DATA FOR REVIEW

+ + + +

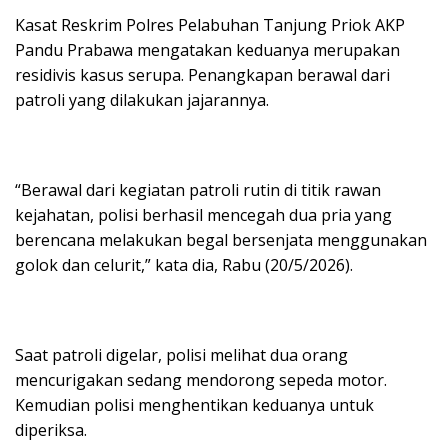
Kasat Reskrim Polres Pelabuhan Tanjung Priok AKP
Pandu Prabawa mengatakan keduanya merupakan
residivis kasus serupa. Penangkapan berawal dari
patroli yang dilakukan jajarannya.
“Berawal dari kegiatan patroli rutin di titik rawan
kejahatan, polisi berhasil mencegah dua pria yang
berencana melakukan begal bersenjata menggunakan
golok dan celurit,” kata dia, Rabu (20/5/2026).
Saat patroli digelar, polisi melihat dua orang
mencurigakan sedang mendorong sepeda motor.
Kemudian polisi menghentikan keduanya untuk
diperiksa.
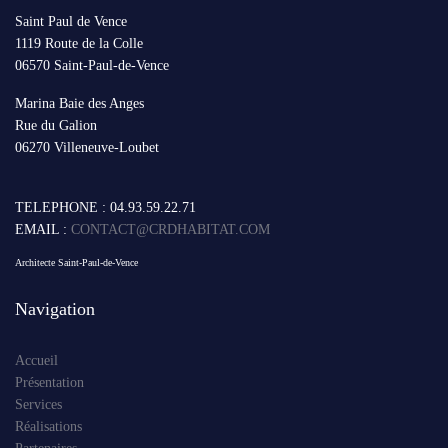
Saint Paul de Vence
1119 Route de la Colle
06570 Saint-Paul-de-Vence
Marina Baie des Anges
Rue du Galion
06270 Villeneuve-Loubet
TELEPHONE : 04.93.59.22.71
EMAIL :
CONTACT@CRDHABITAT.COM
Architecte Saint-Paul-de-Vence
Navigation
Accueil
Présentation
Services
Réalisations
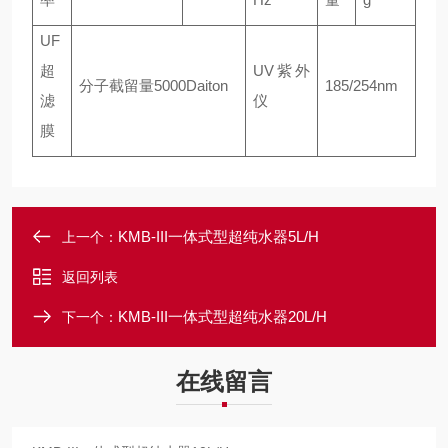
UF
超
UV紫外
分子截留量5000Daiton
185/254nm
滤
仪
膜
KMB-III一体式型超纯水器5L/H
上一个：
返回列表
KMB-III一体式型超纯水器20L/H
下一个：
在线留言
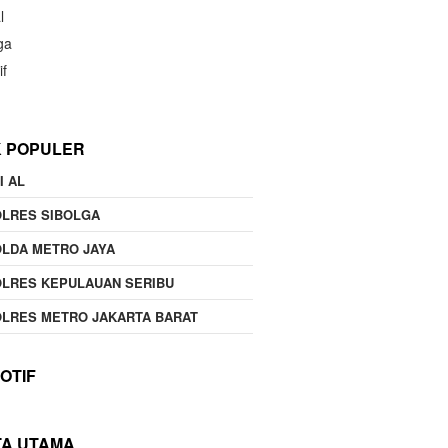
l
ga
if
K POPULER
I AL
OLRES SIBOLGA
LDA METRO JAYA
LRES KEPULAUAN SERIBU
LRES METRO JAKARTA BARAT
OTIF
TA UTAMA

+ + + +

WHAT THE EXERCISE ASKS
Check each line in the records for the word "polisi" and say how many have it, with nothing else.

WRITTEN ANSWER
3